▸ Data extracts

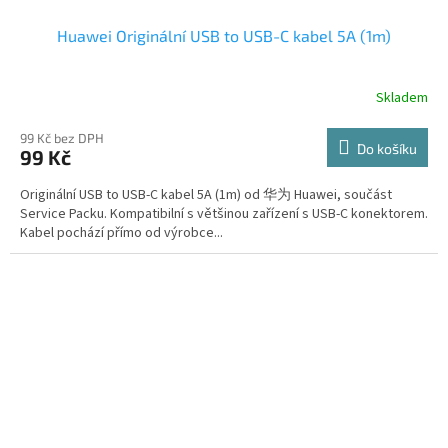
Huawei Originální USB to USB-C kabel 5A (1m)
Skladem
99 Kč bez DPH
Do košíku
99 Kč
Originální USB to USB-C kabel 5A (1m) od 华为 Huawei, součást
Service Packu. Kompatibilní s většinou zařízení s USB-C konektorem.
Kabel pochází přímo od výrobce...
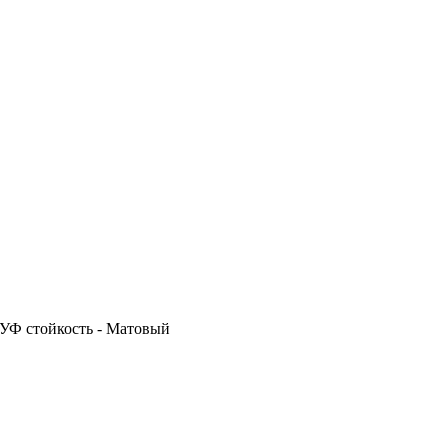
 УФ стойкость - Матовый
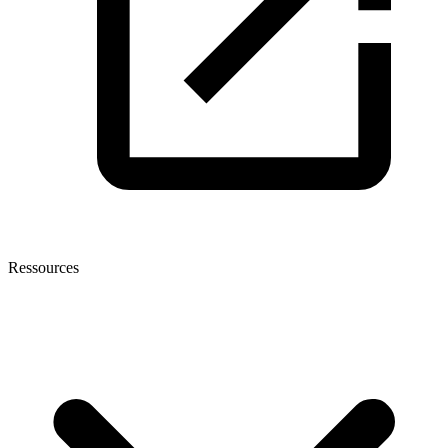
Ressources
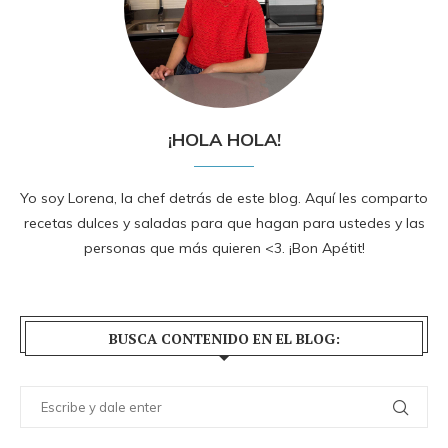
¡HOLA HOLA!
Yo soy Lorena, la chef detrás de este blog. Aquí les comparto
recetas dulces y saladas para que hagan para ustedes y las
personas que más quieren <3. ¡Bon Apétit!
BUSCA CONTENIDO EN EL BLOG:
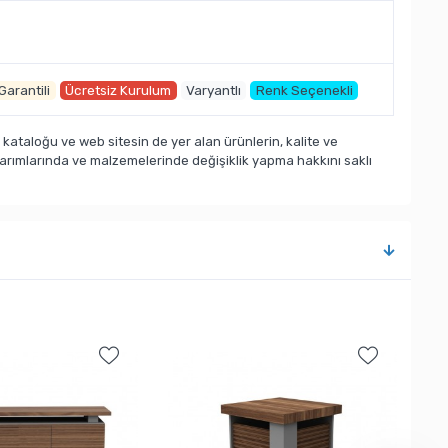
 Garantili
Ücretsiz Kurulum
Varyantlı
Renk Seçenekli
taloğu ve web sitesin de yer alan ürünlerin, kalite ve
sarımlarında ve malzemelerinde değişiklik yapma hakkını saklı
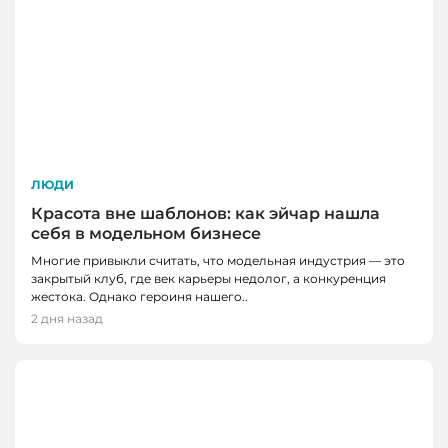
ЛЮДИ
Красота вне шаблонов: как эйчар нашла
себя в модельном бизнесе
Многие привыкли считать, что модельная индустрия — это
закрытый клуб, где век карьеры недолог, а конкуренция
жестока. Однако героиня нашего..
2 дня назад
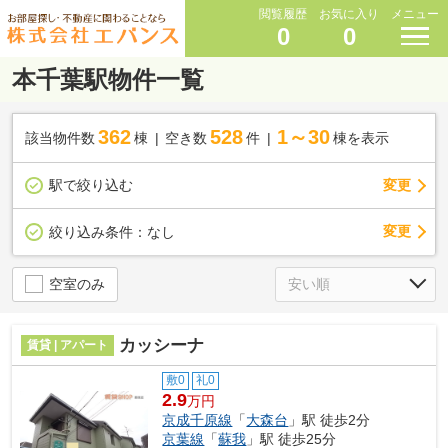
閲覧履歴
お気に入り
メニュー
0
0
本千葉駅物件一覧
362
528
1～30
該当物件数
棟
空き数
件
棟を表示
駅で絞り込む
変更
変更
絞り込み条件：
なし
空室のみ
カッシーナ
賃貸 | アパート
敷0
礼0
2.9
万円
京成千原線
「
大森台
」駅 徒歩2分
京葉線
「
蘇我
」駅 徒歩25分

...

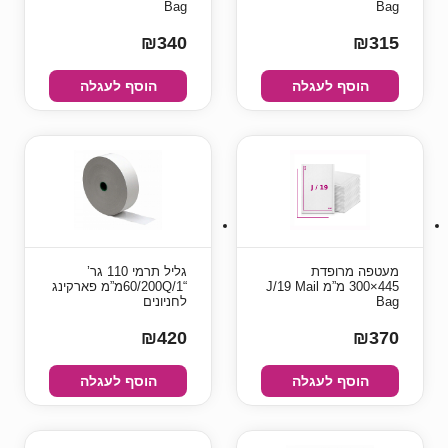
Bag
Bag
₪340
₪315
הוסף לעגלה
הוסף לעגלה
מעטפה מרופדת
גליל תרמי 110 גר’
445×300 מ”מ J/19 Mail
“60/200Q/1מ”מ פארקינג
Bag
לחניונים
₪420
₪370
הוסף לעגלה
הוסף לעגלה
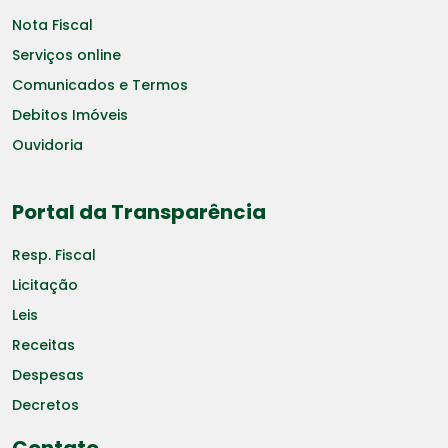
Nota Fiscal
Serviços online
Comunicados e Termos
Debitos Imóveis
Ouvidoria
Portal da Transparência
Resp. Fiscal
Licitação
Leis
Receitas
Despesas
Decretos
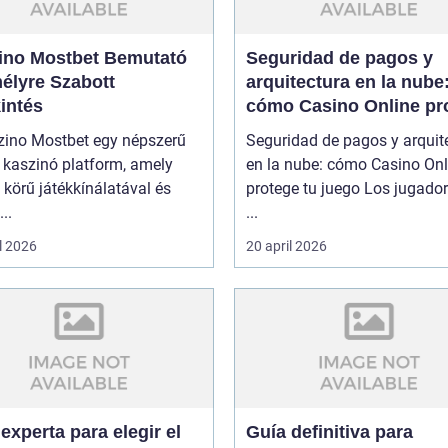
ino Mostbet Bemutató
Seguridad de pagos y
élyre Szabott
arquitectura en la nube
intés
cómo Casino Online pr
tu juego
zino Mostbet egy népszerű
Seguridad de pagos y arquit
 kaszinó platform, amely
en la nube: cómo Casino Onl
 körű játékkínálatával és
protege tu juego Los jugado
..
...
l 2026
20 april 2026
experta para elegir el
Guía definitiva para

▸ What to work on
Using the data above, retype exactly the lines from the line with "Huawei Originální USB to USB-C kabel 5A (1m)" to the line with "жестока. Однако героиня нашего..", inclusive. No pictures and nothing else.

▸ Solution to the problem
Huawei Originální USB to USB-C kabel 5A (1m)
Skladem
99 Kč bez DPH
Do košíku
99 Kč
Originální USB to USB-C kabel 5A (1m) od 华为 Huawei, součást
Service Packu. Kompatibilní s většinou zařízení s USB-C konektorem.
Kabel pochází přímo od výrobce...
 УФ стойкость - Матовый
Ressources
¡HOLA HOLA!
Yo soy Lorena, la chef detrás de este blog. Aquí les comparto
recetas dulces y saladas para que hagan para ustedes y las
personas que más quieren <3. ¡Bon Apétit!
BUSCA CONTENIDO EN EL BLOG:
 Garantili
Ücretsiz Kurulum
Varyantlı
Renk Seçenekli
taloğu ve web sitesin de yer alan ürünlerin, kalite ve
sarımlarında ve malzemelerinde değişiklik yapma hakkını saklı
ЛЮДИ
Красота вне шаблонов: как эйчар нашла
себя в модельном бизнесе
Многие привыкли считать, что модельная индустрия — это
закрытый клуб, где век карьеры недолог, а конкуренция
жестока. Однако героиня нашего..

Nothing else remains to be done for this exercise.